You have to be over 20 years old and be a native English speaker with a passport from the USA, the UK, Ireland, South Africa, Canada, New Zealand, or Australia. A university degree in any subject is also necessary. Although a TEFL certification is not a legal requirement for jobs or work visas in Taiwan, most employers prefer their applicants to possess one, particularly if they have little or no previous classroom experience.
Private language schools are one of the biggest employers of foreign teachers in Taiwan. Jobs are available at anytime of the year and most contracts are for a 12 month period. These schools often run kindergarten classes in the mornings and then classes for older children in the afternoon and evenings. As demand for teachers is generally very high, no previous experience is typically required for these positions.
There are also positions available in government run schools, but these are far less common than private schools and prior teaching experience is generally required. However, if you can land a public school job you will be rewarded with a better salary and benefit package than those offered by private schools. Unlike private schools, public schools operate a typical school day from 8:30 a.m. to 5:00 p.m.
Cram schools, also known as Buxibans, are private schools that specialize in enhancing student?s English skills that will help their admission into the best universities. These schools offer additional classes outside of normal school hours and are known to be highly competitive and to offer a very high standard of education. To reflect this, the hiring requirements are particularly tough and generally include prior teaching experience, some knowledge of Chinese and a two to three year commitment to the school. Teachers are given in-house training once employed and will receive generous salaries and bonuses.

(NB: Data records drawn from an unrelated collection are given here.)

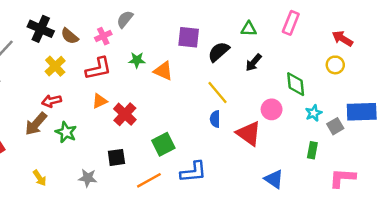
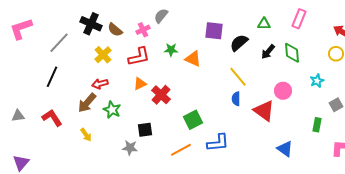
green diamond: (296, 84) -> (292, 53), moved
cyan star: (314, 113) -> (317, 81), moved
black square: (116, 157) -> (145, 130), moved
yellow arrow: (40, 178) -> (86, 135), moved

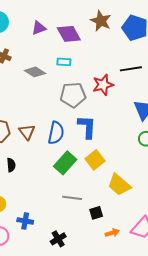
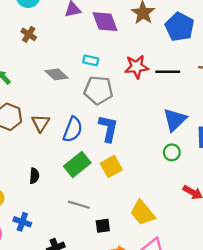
cyan rectangle: (64, 62) -> (91, 60), moved
gray diamond: (35, 72) -> (57, 74), moved
red star: (103, 85) -> (137, 67), moved
black semicircle: (11, 165) -> (34, 176), moved
yellow trapezoid: (119, 185) -> (143, 213), moved

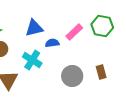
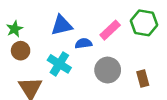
gray circle: (72, 76) -> (108, 70), moved

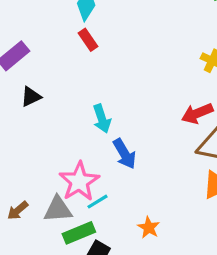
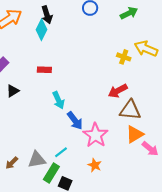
red rectangle: (88, 40) -> (44, 70), moved, turned -48
pink star: (79, 182) -> (96, 135), moved
green rectangle: (79, 233) -> (51, 173), turned -30

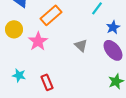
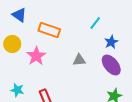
orange rectangle: (51, 15) -> (49, 30), turned 60
gray triangle: (81, 45) -> (79, 60), turned -48

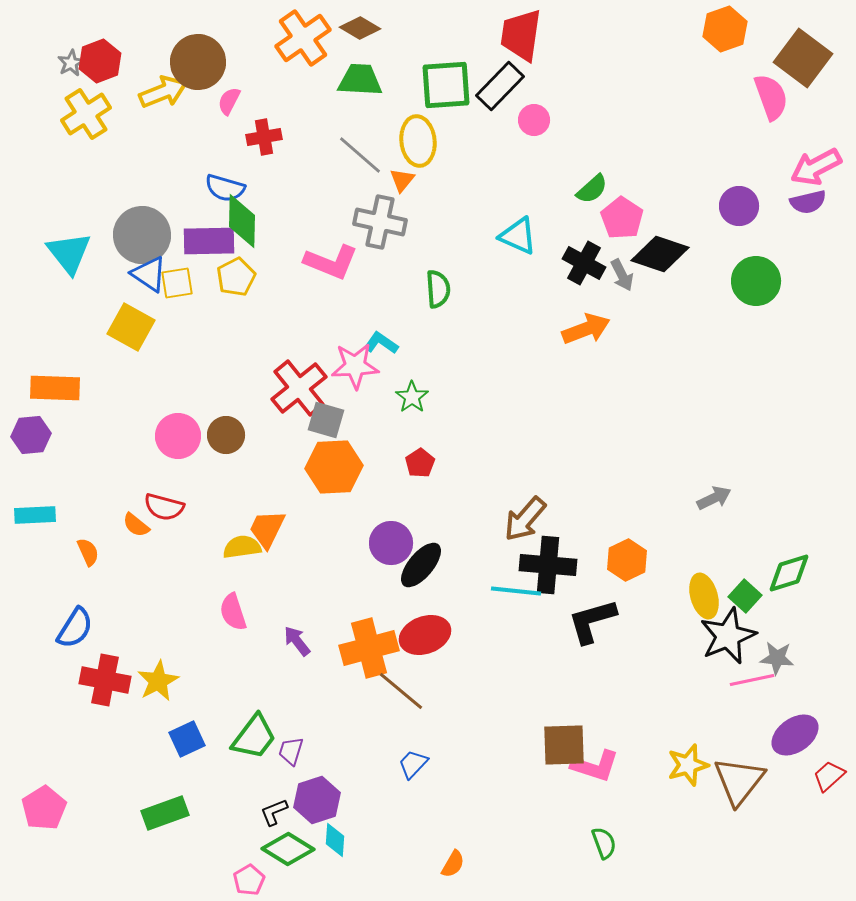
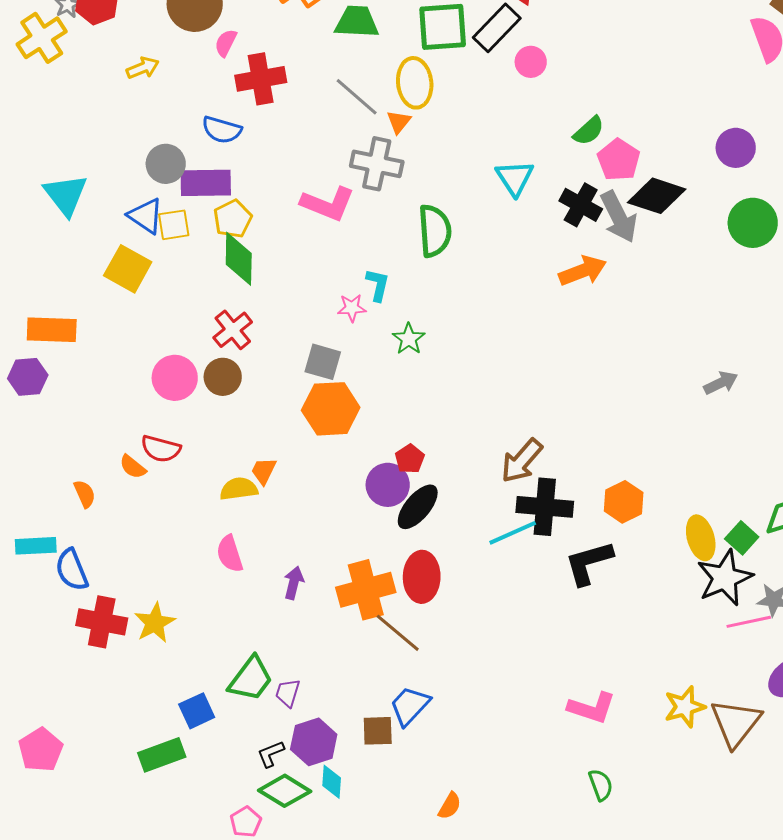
yellow arrow: (163, 92) -> (143, 68), moved, size x0.7
yellow cross: (86, 114) -> (42, 38), moved
red cross: (264, 137) -> (261, 79), size x1.4
green diamond: (242, 221) -> (239, 259), moved
gray circle: (142, 235) -> (166, 164), moved, size x0.7
cyan triangle: (518, 236) -> (515, 178), turned 33
gray arrow: (622, 275) -> (619, 217), size x1.6
green semicircle: (438, 289) -> (435, 231), size x1.4
cyan L-shape: (381, 343) -> (378, 285), turned 68
pink star: (355, 366) -> (352, 308), size x0.6
red cross: (299, 388) -> (233, 330), moved, size x0.7
red pentagon: (420, 463) -> (410, 459), moved
gray arrow: (714, 498) -> (721, 383), moved
cyan rectangle: (35, 515) -> (36, 546), moved
orange trapezoid: (267, 529) -> (264, 471), size x0.7
cyan line: (516, 591) -> (513, 533), turned -30
blue semicircle: (75, 628) -> (72, 570), turned 126
red ellipse: (425, 635) -> (422, 577), turned -69
purple arrow: (297, 641) -> (294, 583), turned 52
blue square: (187, 739) -> (197, 711), moved
brown square: (564, 745) -> (378, 731), moved, size x0.7
blue trapezoid: (413, 764) -> (410, 706), size x1.4

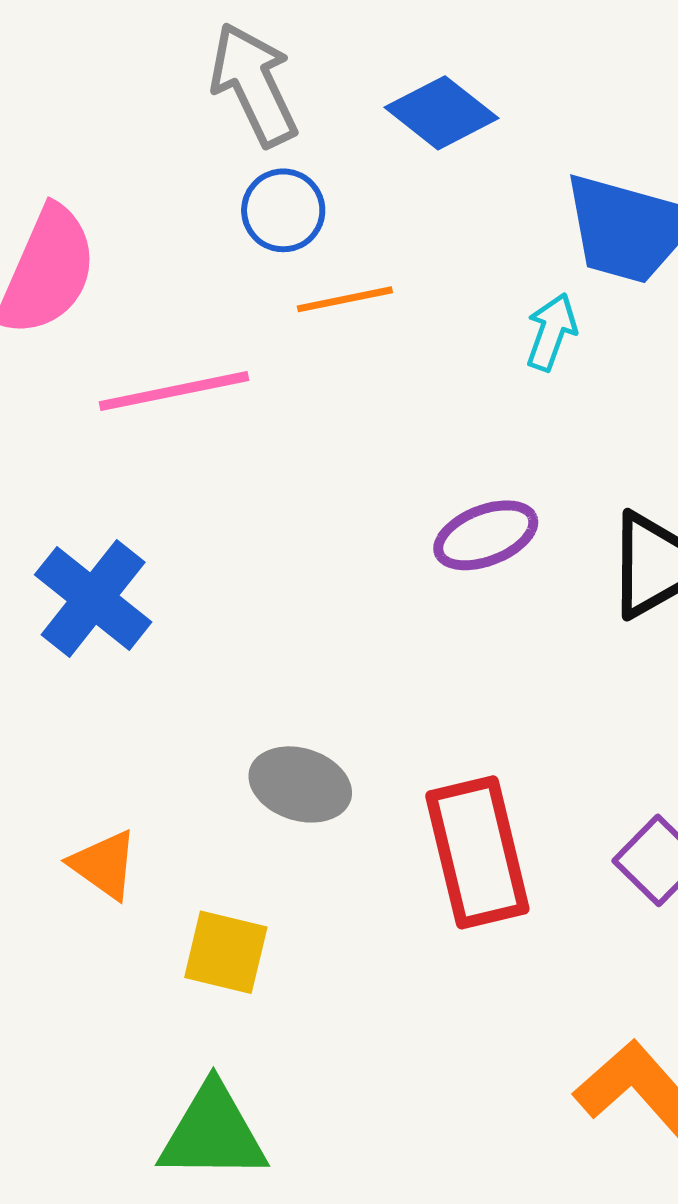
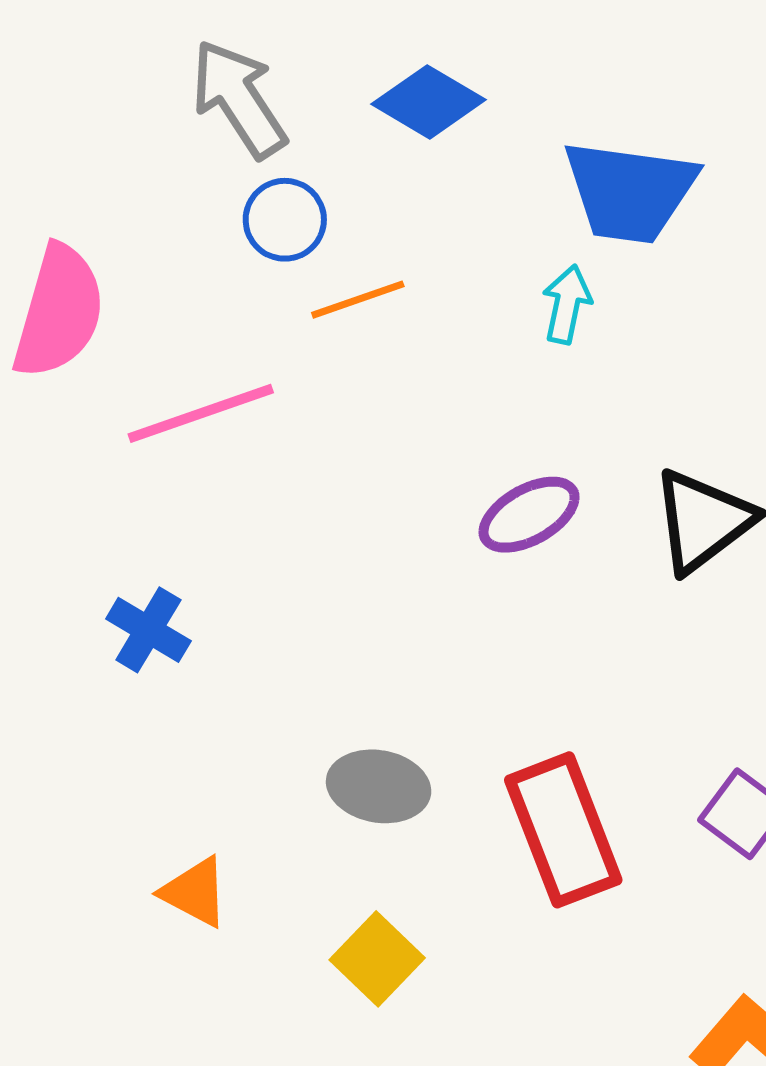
blue cross: (93, 598) -> (148, 630), size x0.7
yellow square: (226, 952) -> (377, 959), moved, turned 38

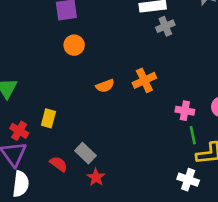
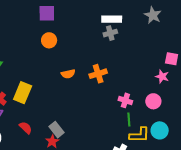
gray cross: (165, 26) -> (110, 33), moved
yellow rectangle: (48, 118) -> (23, 93), size x1.5
gray rectangle: (85, 153) -> (57, 130), moved

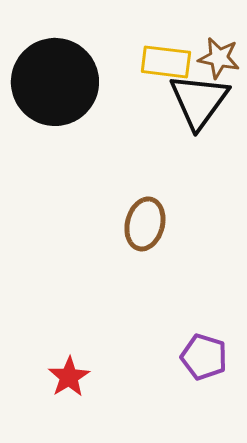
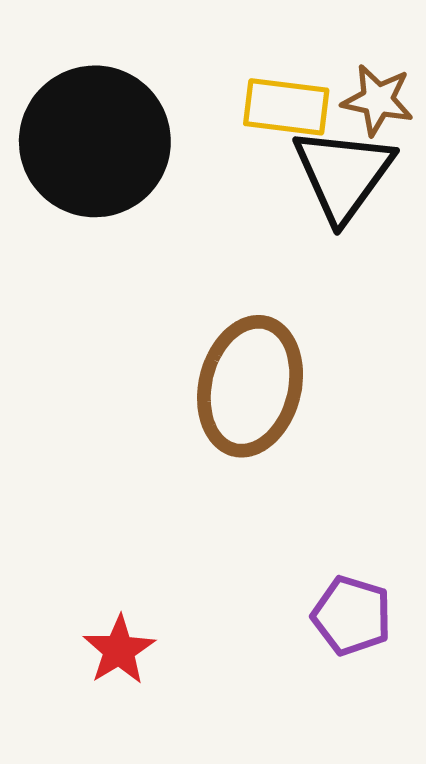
brown ellipse: (145, 224) -> (250, 386), size x1.5

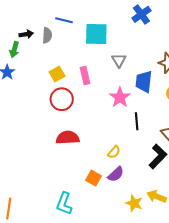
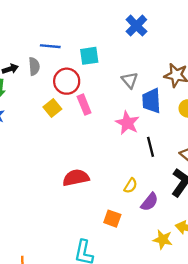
cyan square: (96, 34) -> (89, 56), size x0.7
gray triangle: (119, 60) -> (130, 80), moved
red circle: (62, 99) -> (67, 81), moved
purple semicircle: (116, 174) -> (150, 202), moved

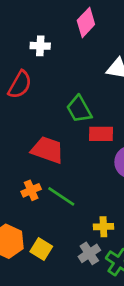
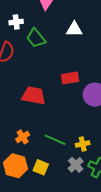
green trapezoid: (79, 109) -> (36, 38), moved
orange cross: (31, 190) -> (23, 137), moved
green line: (61, 196) -> (55, 140), moved

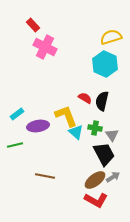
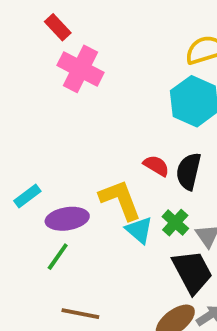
green cross: (95, 128) -> (175, 223), turned 32
green line: (15, 145) -> (58, 257), moved, turned -42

Other options include universities and private tutoring. University jobs are small in number but they offer less working hours and a higher salary for those who are lucky enough to secure them. A high level of qualifications and previous experience are a must for these positions. Private tutoring is not easy to do full time in Taiwan as you are only allowed to work for the employer who secured the employment letter for your visa. However, many teachers are able to top up their main salary by offering private tutoring with students from the school where they work. This needs to be discussed with the employer first to avoid any problems.
In order to apply for a work visa you will need to secure a job first. Once you have been offered a job you will receive an Employment Letter that allows you to apply for a visa to initially enter the country. Once in Taiwan, you have to apply for an Alien Resident Certificate (ARC) within 15 days. Your employer should provide all the help you need with this process.
In order to get the ARC you will need a basic health check that allows you to then apply for a work permit. Once again, your employer should take care of the paperwork for you. The work permit should arrive within 7 to 10 days. Once you have your work permit, you then need to apply for a resident?s visa. Once that is completed you can then take the final step of applying for the ARC which acts as your Taiwanese ID. Although this whole process sounds complicated, your employer should take care of most of the paperwork on your behalf.
Taipei, the capital city, is the number one destination in terms of job numbers and salaries. The city also has a large expat community that can be a real help to teachers who are new to foreign travel. Taichung is the country?s second biggest city and also home to a good job market for teachers. The city is known for its high quality schools, natural scenery and cooler climate. Other cities such as Kaohsiung, Taoyuan, and Tainan are also popular places to live and teach.